Es war unter den Kindern in der Wohnstraße so um die 12 Jahren üblich, Höhlen oder Erdhöhlen zu bauen. Wolfgang Schmidt hatte eine besonders schöne aus Erde, in die er auch kaum jemand anderen rein ließ, bis sie zusammenkrachte und er noch drinnen war. Man hat ihn lebend rausgeholt nach ganz kurzer Zeit, aber danach war die Lust an solchen Höhlen plötzlich weg.
Durch wen auch immer - vielleicht CVJM - wurden wir veranlasst, für verschiedene karitative Verbände zu sammeln, vor allem mit der Büchse für das Rote Kreuz. Manchmal wurden Papierblumen verkauft. Meistens war es für uns reiner Ehrendienst, manchmal bekamen wir von den verkauften Strohblumen etwas ab. Am liebsten standen wir direkt bei Betriebsschluß am Pförtner-Häuschen und drängten uns den herausströmenden Menschen auf. Oft mussten wir von Pförtner in unsere Schranken verwiesen werden. Meistens war das Ergebnis positiv. Mit den AEG-Arbeitern hatten wir weniger Erfolg und am Pförtnerhäuschen wurden wir weggescheucht.

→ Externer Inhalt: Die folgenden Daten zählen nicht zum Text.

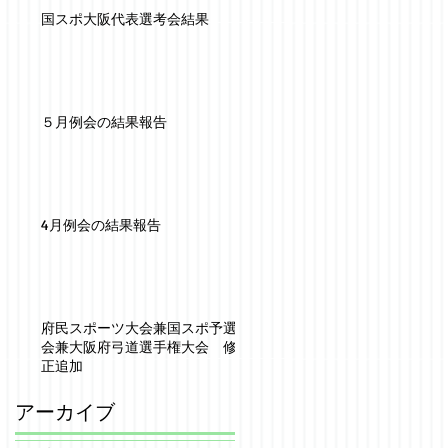
国スポ大阪代表選考会結果
５月例会の結果報告
4月例会の結果報告
府民スポーツ大会兼国スポ予選
会兼大阪府弓道選手権大会 修
正追加
アーカイブ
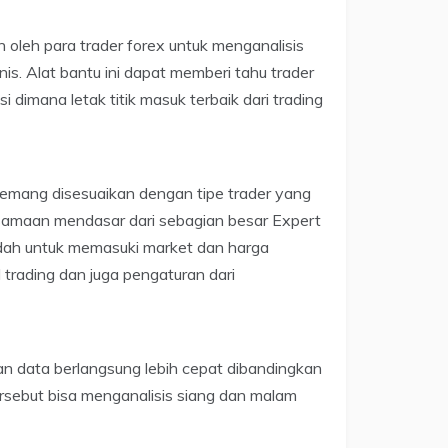
 oleh para trader forex untuk menganalisis
is. Alat bantu ini dapat memberi tahu trader
i dimana letak titik masuk terbaik dari trading
g memang disesuaikan dengan tipe trader yang
esamaan mendasar dari sebagian besar Expert
ndah untuk memasuki market dan harga
 trading dan juga pengaturan dari
 data berlangsung lebih cepat dibandingkan
tersebut bisa menganalisis siang dan malam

In unserer Jugendzeit gab es wenig organisierte Unterhaltung, kein Fernsehen, ab und zu mal Kino und Ausflüge. Hier kam das Angebot der evangelischen Kirche mit dem CVJM (Christlicher Verein Junger Männer). Ich stieß mit ca. 9 Jahren dazu und blieb bis zum 17. Lebensjahr dabei. Außerdem war ich Helfer bei einer CVJM-Jugendsommerfahrt nach Borkum (Waterdelle) - es war eine schöne unbeschwerte Zeit. Noch einmal war ich "Helfer" neben Achim Methe und Peter Mewis für 3 Wochen. Es war schon etwas Besonderes, als 17-jähriger eine Gruppe von ca. 15 Jungens zu betreuen, von denen der älteste knapp 16 war. Es war eine wunderschöne Zeit mit sehr wenig Schlaf.
Zu Hause gingen die normalen Ausflüge nach Heiligenrode, auf den Viehberg, in die "Wartburghütte" wo meistens der Diakon Segner unsere Leitungsperson war. Normalerweise fuhren wir mit dem Fahrrad dorthin.
Im Sommer bei Hitze war der schönste Badeort für mich und wahrscheinlich auch andere das Wehr der Fulda bei Bergshausen. Die Fulda überströmte das Wehr und ein Teil des Wassers floss in ein Kraftwerk und erzeugte Strom. Dieser Teil der Fulda hatte eine recht starke Strömung und war nicht ungefährlich und wurde deshalb von uns gemieden. Wasser, welches das Wehr überströmte, floß anschließend breit auf einer gemauerten Fläche abwärts wieder in die Fulda. Auf den gemauerten Steinen zu liegen und sich vom Wasser überströmen zu lassen, so dass man sich in einer Gischt- Wolke befand, war wunderbar.
Anmerkung: 1965 hat R. Mach den Wohnort gewechselt und lebt heute in Berlin.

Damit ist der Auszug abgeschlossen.